Could the entries below be reproduced exactly, with the images removed?

◆ **MATERIAL PROVIDED**
= = = = =
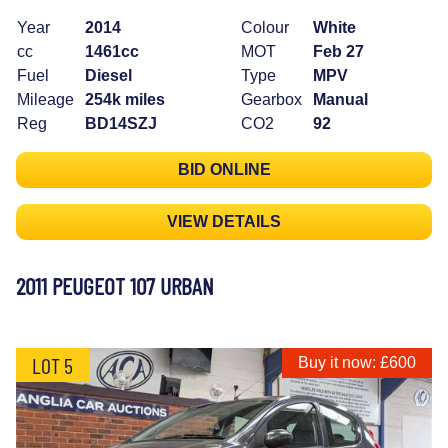
Year
2014
Colour
White
cc
1461cc
MOT
Feb 27
Fuel
Diesel
Type
MPV
Mileage
254k miles
Gearbox
Manual
Reg
BD14SZJ
CO2
92
BID ONLINE
VIEW DETAILS
2011 PEUGEOT 107 URBAN
LOT 5
Buy it now: £600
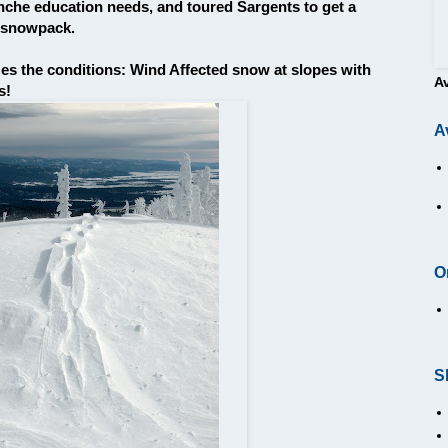
nche education needs, and toured Sargents to get a
g snowpack.
es the conditions: Wind Affected snow at slopes with
A
s!
A
O
S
= = = = =
◆ **SOLUTION FOR THIS EXERCISE**
Year
2014
Colour
White
cc
1461cc
MOT
Feb 27
Fuel
Diesel
Type
MPV
Mileage
254k miles
Gearbox
Manual
Reg
BD14SZJ
CO2
92
BID ONLINE
VIEW DETAILS
2011 PEUGEOT 107 URBAN
LOT 5
Buy it now: £600
nche education needs, and toured Sargents to get a
g snowpack.
es the conditions: Wind Affected snow at slopes with
A
s!
A
O
S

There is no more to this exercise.